There will inevitably be things you weren’t able to do or aspects of your marketing refresh you just weren’t able to implement. Maybe you ran out of budget or maybe it was time. Have a plan in place for how and when these things will be implemented and addressed, to make sure they’re not forgotten about.
There will also be things you missed completely or things that just don’t work with the new branding in practice. If your aim is to build a strong brand, be open and responsive to this feedback and act quickly and decisively to correct the situation. Have processes in place to receive observations and comments, as well as people ready to action these items.
A word of warning – also be prepared for the zero brand awareness of your brand identity update. This will vary in importance depending on how established you are, but even very new or small companies will need to re-educate their audience and rebuild the exposure they once enjoyed (this includes SEO rankings too).
This is obviously more important for a larger rebrand rather than a brand refresh, for instance a name change or a completely new look or logo. For these cases, it might make sense to reference the old brand initially (‘Company XYZ, formerly Company ABC’) during the transition, or implement targeted awareness raising campaigns to help the connect the old to the new.
4. Use the right tools
As previously mentioned, we’re all creatures of habit, so you need to make sure implementing your brand refresh is made easy and convenient for employees.
This is where the power of dynamic templates and document automation software come into play.

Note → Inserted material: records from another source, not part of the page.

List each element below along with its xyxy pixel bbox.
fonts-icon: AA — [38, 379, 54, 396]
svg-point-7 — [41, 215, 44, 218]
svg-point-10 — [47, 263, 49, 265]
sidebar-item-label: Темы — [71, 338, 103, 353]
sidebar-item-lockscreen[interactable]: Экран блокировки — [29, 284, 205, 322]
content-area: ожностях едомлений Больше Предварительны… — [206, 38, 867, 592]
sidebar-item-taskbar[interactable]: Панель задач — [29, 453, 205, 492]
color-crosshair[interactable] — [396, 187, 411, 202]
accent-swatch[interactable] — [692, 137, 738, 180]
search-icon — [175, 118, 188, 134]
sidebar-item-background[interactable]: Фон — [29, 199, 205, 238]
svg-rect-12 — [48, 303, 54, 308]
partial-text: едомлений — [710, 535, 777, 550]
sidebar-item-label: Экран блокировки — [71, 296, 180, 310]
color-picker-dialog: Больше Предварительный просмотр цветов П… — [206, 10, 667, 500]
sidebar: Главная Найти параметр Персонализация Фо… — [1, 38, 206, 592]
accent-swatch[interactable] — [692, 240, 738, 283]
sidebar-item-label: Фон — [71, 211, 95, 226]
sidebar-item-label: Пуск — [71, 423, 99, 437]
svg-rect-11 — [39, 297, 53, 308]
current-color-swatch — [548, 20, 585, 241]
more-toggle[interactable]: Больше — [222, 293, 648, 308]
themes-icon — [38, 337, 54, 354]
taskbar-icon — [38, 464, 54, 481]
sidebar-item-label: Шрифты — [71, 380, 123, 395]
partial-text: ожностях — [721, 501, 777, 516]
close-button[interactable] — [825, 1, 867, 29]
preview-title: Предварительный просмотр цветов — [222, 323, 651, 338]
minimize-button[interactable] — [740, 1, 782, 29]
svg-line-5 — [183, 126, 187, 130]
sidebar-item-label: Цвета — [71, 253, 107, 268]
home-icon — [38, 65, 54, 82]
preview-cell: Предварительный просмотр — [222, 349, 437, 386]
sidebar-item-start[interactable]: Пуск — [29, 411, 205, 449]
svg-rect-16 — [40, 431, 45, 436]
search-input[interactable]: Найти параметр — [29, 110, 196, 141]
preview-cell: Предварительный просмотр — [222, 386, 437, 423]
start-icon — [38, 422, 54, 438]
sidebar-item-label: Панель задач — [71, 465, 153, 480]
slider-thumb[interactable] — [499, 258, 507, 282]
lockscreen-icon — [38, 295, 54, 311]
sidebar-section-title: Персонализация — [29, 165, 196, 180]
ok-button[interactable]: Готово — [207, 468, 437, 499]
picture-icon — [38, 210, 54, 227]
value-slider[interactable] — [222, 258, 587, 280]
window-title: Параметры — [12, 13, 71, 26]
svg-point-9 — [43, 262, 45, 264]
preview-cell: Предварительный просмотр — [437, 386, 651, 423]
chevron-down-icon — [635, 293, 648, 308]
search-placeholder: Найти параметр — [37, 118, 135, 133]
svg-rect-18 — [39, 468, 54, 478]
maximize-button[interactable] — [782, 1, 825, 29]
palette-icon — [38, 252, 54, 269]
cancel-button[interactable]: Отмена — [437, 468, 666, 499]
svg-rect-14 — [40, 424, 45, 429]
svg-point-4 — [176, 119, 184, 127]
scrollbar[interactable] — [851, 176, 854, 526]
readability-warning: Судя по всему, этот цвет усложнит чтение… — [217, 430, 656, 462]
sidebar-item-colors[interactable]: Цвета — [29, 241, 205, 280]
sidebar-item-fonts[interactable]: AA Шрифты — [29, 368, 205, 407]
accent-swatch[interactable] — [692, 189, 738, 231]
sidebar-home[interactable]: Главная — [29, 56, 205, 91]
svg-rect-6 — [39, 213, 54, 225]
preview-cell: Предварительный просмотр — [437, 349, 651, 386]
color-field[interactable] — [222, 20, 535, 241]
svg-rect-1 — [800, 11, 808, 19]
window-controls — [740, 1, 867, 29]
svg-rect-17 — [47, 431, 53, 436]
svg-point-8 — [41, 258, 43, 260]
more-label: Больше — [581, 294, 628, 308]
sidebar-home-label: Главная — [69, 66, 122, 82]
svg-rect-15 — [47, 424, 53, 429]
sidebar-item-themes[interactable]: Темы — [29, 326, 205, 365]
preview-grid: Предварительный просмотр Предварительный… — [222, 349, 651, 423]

For example, using platforms such as Templafy, Brand Managers can set up company-wide document, presentation and emails templates via a centralized Administrator Dashboard and roll them out across departments and countries at the click of a button. When opened, these templates are automatically personalized with an employee’s details and updated with all the latest brand elements and legal disclaimers; ruling out any pesky and harmful old brand visuals or T&Cs.
Admittedly I’m preaching to the converted here at Templafy, but distributing newly designed templates to our team was particularly easy through “Templafy’s Templafy” and most importantly, the team actually uses the new templates! And when I updated and rolled out our company font using Templafy, the uptake by our team was instantaneous and consistent.
Fully integrated with content management programmes such as Bynder and BrandWorkz, Templafy also gives employees instant access to all the pre-approved, on-brand content they need to showcase the new brand identity. Updated assets not only help bring documents and presentations to life, they save employees time googling images that may or may not adhere to the latest guidelines; ensuring a consistent flow of brand complaint content that work together to build a strong brand.
Lastly, features such as our BrandChecker allow for situations where even if an employee does go off-brand, whether that’s choosing your old font for a presentation or reusing an old document from their desktop, all content is validated against the latest versions published by administrators in Templafy and checked for compliance. If they don’t meet your company’s current guidelines for the new brand identity, updates or alerts are sent to the individual who is then given a choice of alternative fonts, images, company colours and logos to update their document with.
Importantly, even with technology that’s as easy to use as Templafy, make sure everyone in your organization has sufficient training and workshops to give them the confidence to use these tools as soon as the brand refresh takes effect. By enabling staff to focus on their jobs rather than brand-guidelines, it means you’ll reap the full benefits of a team of active brand ambassadors who are adding daily value to your brand identity.